Portland traffic deaths named (2018 report) |
For example, a Portland report form 2018 locates crash victims and gives them a name. They are not merely numbers and statistics.
The rhetoric of "kinetic energy" remains odd.
"dangerous kinetic energy transfer" is a ridiculous description of a crash |
And interestingly they edited out "safer land use" from the "safe systems approach." This might have been a chance to coordinate and integrate transportation better with our housing and climate crises.
Edited out "land use" |
There's lots of words in the MTSAP, with a large proportion on process and other exposition, but it remains to be seen how actually effective it is. From here it looks like more words than deeds, an instance of PR more than course-correction on policy, funding, and construction.
Also on the agenda is adoption of a TIP amendment for the RAISE grant for Front Street.
$2.7 million for "analysis and preliminary engineering" |
The Cannery project is at the Hearings Officer later this week, and in that Staff Report are drawings for Front Street. Here are three clips. (In another post there may be more to say!)
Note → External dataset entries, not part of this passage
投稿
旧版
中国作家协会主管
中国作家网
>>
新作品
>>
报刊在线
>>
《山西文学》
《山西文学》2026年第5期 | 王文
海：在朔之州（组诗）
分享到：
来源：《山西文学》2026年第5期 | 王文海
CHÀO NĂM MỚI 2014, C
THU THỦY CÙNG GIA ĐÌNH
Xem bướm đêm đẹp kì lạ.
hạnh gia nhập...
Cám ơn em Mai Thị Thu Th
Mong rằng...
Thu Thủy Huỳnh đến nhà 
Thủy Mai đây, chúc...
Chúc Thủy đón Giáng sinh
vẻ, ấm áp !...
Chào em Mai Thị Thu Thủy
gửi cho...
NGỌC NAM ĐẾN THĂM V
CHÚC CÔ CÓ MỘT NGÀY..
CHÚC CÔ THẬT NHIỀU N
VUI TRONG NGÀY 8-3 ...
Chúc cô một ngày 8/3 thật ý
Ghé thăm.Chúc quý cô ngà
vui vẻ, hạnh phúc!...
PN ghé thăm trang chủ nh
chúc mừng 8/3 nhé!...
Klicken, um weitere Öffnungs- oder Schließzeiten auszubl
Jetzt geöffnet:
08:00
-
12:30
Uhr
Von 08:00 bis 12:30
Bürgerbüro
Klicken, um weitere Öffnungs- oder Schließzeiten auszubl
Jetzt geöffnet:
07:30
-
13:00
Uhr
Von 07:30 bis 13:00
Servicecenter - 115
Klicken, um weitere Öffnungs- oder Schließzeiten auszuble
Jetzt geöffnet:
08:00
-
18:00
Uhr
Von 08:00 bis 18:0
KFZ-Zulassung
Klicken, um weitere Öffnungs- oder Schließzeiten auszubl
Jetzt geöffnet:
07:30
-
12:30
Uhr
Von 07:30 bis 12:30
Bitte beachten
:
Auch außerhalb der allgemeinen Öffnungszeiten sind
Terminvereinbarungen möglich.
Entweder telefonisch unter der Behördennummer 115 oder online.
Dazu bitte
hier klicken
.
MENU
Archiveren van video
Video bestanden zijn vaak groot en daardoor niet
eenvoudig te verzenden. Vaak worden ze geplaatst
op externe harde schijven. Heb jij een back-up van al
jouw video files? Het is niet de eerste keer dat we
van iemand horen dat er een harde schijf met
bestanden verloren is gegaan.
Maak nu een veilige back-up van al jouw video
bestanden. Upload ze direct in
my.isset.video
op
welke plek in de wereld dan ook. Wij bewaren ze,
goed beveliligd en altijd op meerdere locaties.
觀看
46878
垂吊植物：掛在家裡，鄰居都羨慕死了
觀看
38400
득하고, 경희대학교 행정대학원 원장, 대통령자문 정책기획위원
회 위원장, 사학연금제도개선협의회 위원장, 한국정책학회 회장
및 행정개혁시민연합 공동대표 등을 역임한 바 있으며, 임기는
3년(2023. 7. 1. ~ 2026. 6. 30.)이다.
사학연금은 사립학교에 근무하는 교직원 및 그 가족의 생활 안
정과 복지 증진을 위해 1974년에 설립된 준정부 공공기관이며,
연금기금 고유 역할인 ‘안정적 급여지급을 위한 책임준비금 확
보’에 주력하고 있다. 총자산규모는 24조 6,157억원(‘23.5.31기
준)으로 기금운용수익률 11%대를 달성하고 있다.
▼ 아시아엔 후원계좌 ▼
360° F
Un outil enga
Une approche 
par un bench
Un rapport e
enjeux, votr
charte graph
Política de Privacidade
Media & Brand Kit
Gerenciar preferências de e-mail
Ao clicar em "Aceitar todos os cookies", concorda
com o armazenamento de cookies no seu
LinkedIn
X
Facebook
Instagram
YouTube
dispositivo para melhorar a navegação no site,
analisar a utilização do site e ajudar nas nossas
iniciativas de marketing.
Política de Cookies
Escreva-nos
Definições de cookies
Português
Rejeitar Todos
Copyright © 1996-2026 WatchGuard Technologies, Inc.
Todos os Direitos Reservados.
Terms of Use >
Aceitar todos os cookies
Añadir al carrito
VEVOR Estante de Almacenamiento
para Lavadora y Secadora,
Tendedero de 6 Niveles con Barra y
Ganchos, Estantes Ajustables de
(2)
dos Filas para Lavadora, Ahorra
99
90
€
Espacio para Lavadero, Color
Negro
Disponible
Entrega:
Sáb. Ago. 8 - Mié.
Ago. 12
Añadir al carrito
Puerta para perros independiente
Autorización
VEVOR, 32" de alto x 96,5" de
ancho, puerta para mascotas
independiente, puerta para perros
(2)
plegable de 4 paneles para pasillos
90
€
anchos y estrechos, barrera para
No walking and biking east side of Mill Creek bridge |
Big involuntary dismount threat from rail grooves! |
No bike lane on west side between Market and Gaines |
First off, what's the $2.7 million for if there's already this level of preliminary design? Aren't we putting the cart before the horse?
Secondly, for all the talk of improving conditions for walking and biking, these drawings are not friendly for walking and biking. There are the east-west crosswalks with beacons, but the north-south movement remains problematic. In fact, biking may be more difficult if these drawings were followed in construction. At least now the unimproved road section with few instances of striping offers flexibility for people in cars, on bike, and on foot. The proposal in the drawings is much more rigid and creates new discontinuities and hazard. For example, the northbound bike lane in the middle clip is too close to parallel with the gentle turn of the rails; any bike lane alignment should be more perpendicular to the tracks. In the bottom clip there is an eastside, northbound bike lane, but no westside, southbound bike lane. It looks like a mess!
Until there is a continuous path along the river, Front Street is a useful connection, and that looks to be compromised.
Sure, the railroads and our 19th century legal framework for them is an enormous difficulty. But if we want to improve Front Street for non-auto travel, and if we want the new developments not to be car-dependent, it's very hard to see how it all fits together. The way the Cannery drawings fit with the RAISE grant deserves more discussion.
SKATS PC meets on Tuesday the 24th at noon. The agenda and packet, including the revised MTSAP, is in the calendar item.